Fundamentally, the problem with Cruz and Mcgregor-Dennis’ vision of government is one of transitions, and therefore efficiency. Let me go out on a limb and say that it is plausible, though highly unlikely, that this year’s administration accomplishes what it has set out to do: to begin redefining student government through social entrepreneurship. Which only begs the question: what next?

Stanford student organizations are often faced with difficult circumstances, some of which are inherent to university life, others less so. The fact that students are generally only on campus for four year periods does not allow for sustained leadership due to the expected seniority of organization officers and the frequency at which transitions occur.

Additionally, many Stanford students tend to be restless in their activities, juggling multiple obligations during their undergraduate years and then focusing on post-graduation plans during senior year. These various pressures lead to botched, incomplete, or at times inexistent leadership transitions from year to year creating significant inefficiencies as new officers need to spend time reinventing the wheel.

Granted, some student organizations at Stanford, such as Students for a Sustainable Stanford or Dance Marathon, have become very skilled at preserving a strong sense of institutional memory and inducting each new class of officers into a framework of long-standing traditions.
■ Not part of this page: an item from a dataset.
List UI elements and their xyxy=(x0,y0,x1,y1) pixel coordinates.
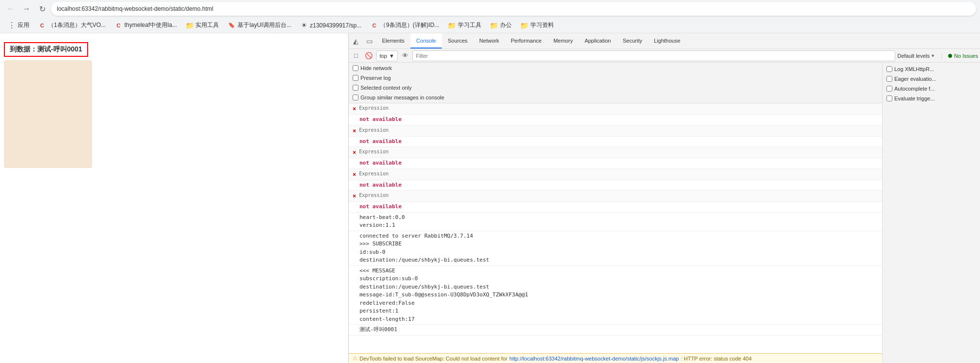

The ASSU is not one of them.

As exemplified by last year’s election, ASSU campaigns are predicated on challenging the established system and creating different, personalized legacies. Cruz and Mcgregor-Dennis’ new administrative structure will rise and fall with their tenure as Executives. And if the next Executive the student body elects still finds the need to have a Director of Speech Writing, we have an entirely different set of serious problems to address.

Student government officials need time, resources, and jurisdiction to be effective. The Cruz / McGregor-Dennis juggernaut is rife with students new to the ASSU, leading positions that have never existed. The opportunity cost of creating and developing these new positions while training the students in them is excessively high – especially since a majority of this bureaucracy will disappear come spring.

Instead of trying to replace existing student advocacy organizations through senseless layers of bureaucratic redundancy, Cruz and Mcgregor-Dennis should focus their efforts and resources on enabling existing and established student groups. How can we help community leaders achieve their goals through their existing instructions without creating an illegitimate, loosely-defined Community Action Board? How can we promote established entrepreneurial organizations without duplicating their efforts? Why do we need an Operations Manager and Co-Chairs of Project Management and Implementation? These are the questions that merit some serious thought.

Instead of thinking big, Cruz and Mcgregor-Dennis should start thinking smart. It’s easy to create a new fancy-sounding division or to endow a new chair of (insert sexy issue here). The most challenging and intellectually demanding aspect of being ASSU Executive is learning to put all the resources and leverage at your disposal in the most efficient and effective way; its learning how to extract maximum value from existing institutions without blindly creating new ones; its helping student groups help themselves rather than replacing them. Unfortunately, this aspect of the job has been neglected by our current leaders.